L’utilisation de la vidéo en surplomb vient apporter des images tour à tour banales et saisissantes de cette modernité inhumaine dans son impersonnalisation: l’opposition entre les algorithmes financiers et les manifestants au dehors est plusieurs fois mise en avant, tandis que les vidéos en film négatif soulignent la cruauté du regard en noir et blanc de la haute finance. L’ensemble est bien réglé, malgré certaines maladresses qui privilégient l’efficacité théâtrale aux attendus lyriques – on pense par exemple au chœur qui chante à quelques reprises dos au public. La démonstration simple et directe trouve une efficacité soutenue, même si l’ensemble peut parfois sembler redondant et manichéen. On pourra aussi regretter que la direction d’acteur se perde dans cette vaste scénographie moins aboutie dans les scènes intimes. Quoi qu’il en soit, malgré ces réserves, la transposition se tient et reste plaisante de bout en bout, appelant à renoncer à la fatalité et à l’inaction: «nous sortons tous d’une rêverie qui est devenue un cauchemar» entonne ainsi l’un des manifestants en fin d’ouvrage.

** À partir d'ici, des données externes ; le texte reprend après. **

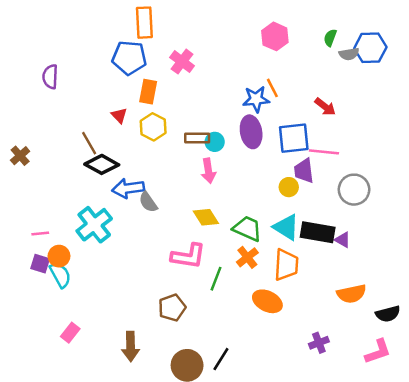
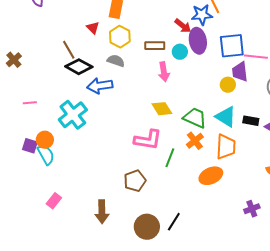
red arrow: (325, 107) -> (183, 26), moved
cyan circle: (215, 142) -> (180, 52), moved
gray semicircle: (148, 202) -> (116, 61), moved, turned 144
black rectangle: (318, 232) -> (251, 121), size x0.6
pink line: (40, 234) -> (30, 103), moved
orange ellipse: (267, 301) -> (211, 176), turned -50

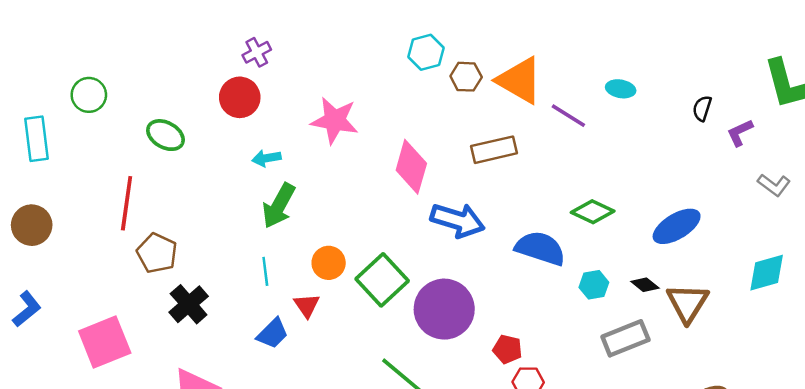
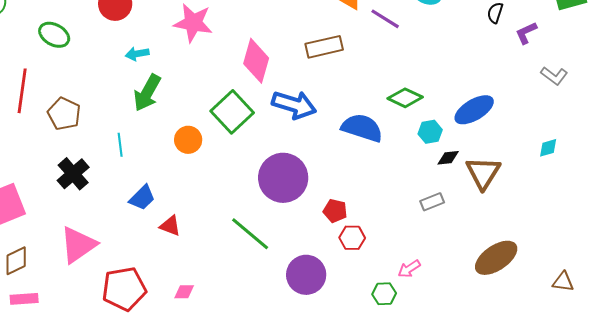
brown pentagon: (157, 253) -> (64, 114), moved
cyan line: (265, 271) -> (120, 145), moved
cyan diamond: (767, 273) -> (548, 148), size x0.6
green square: (382, 280) -> (232, 112), moved
cyan hexagon: (594, 285) -> (430, 132), moved
black diamond: (645, 285) -> (448, 158), turned -45
red triangle: (307, 305) -> (170, 226), moved, turned -35
gray rectangle: (625, 338) -> (432, 202), size x0.6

Le plateau vocal réuni est sans conteste dominé par la grande classe de Roberto Scandiuzzi en Banco, admirable dans ses phrasés et ses couleurs. C’est justement de couleurs que manque le chant monotone d’Elchin Azizov (Macbeth), impeccable au niveau technique, mais trop prévisible dans son interprétation. A ses côtés, Susanna Branchini (Lady Macbeth) affiche le meilleur et le moins bon, ratant son air d’entrée pour se rattraper ensuite. Le positionnement de voix est parfois instable, l’aigu très dur, mais quelle variété dans le corsé du timbre et le caractère de ses phrasés! On souhaiterait l’entendre dans un rôle à sa portée – à moins qu’un rôle de mezzo ne lui convienne mieux? Autre déception avec le Macduff d’Arseny Yakovlev, qui craque à deux reprises son aigu puis le grave. C’est d’autant plus regrettable qu’il avait fait montre au préalable d’une ligne vocale harmonieuse et sensible, bien que peu projetée. Tous les seconds rôles sont parfaits, tandis que le chœur affiche une fois encore sa superbe, ce qui est à souligner dans une partition qui le sollicite beaucoup. On mentionnera enfin la direction trop sonore de Daniele Rustioni dans les parties verticales, heureusement plus nuancée dans les passages apaisés.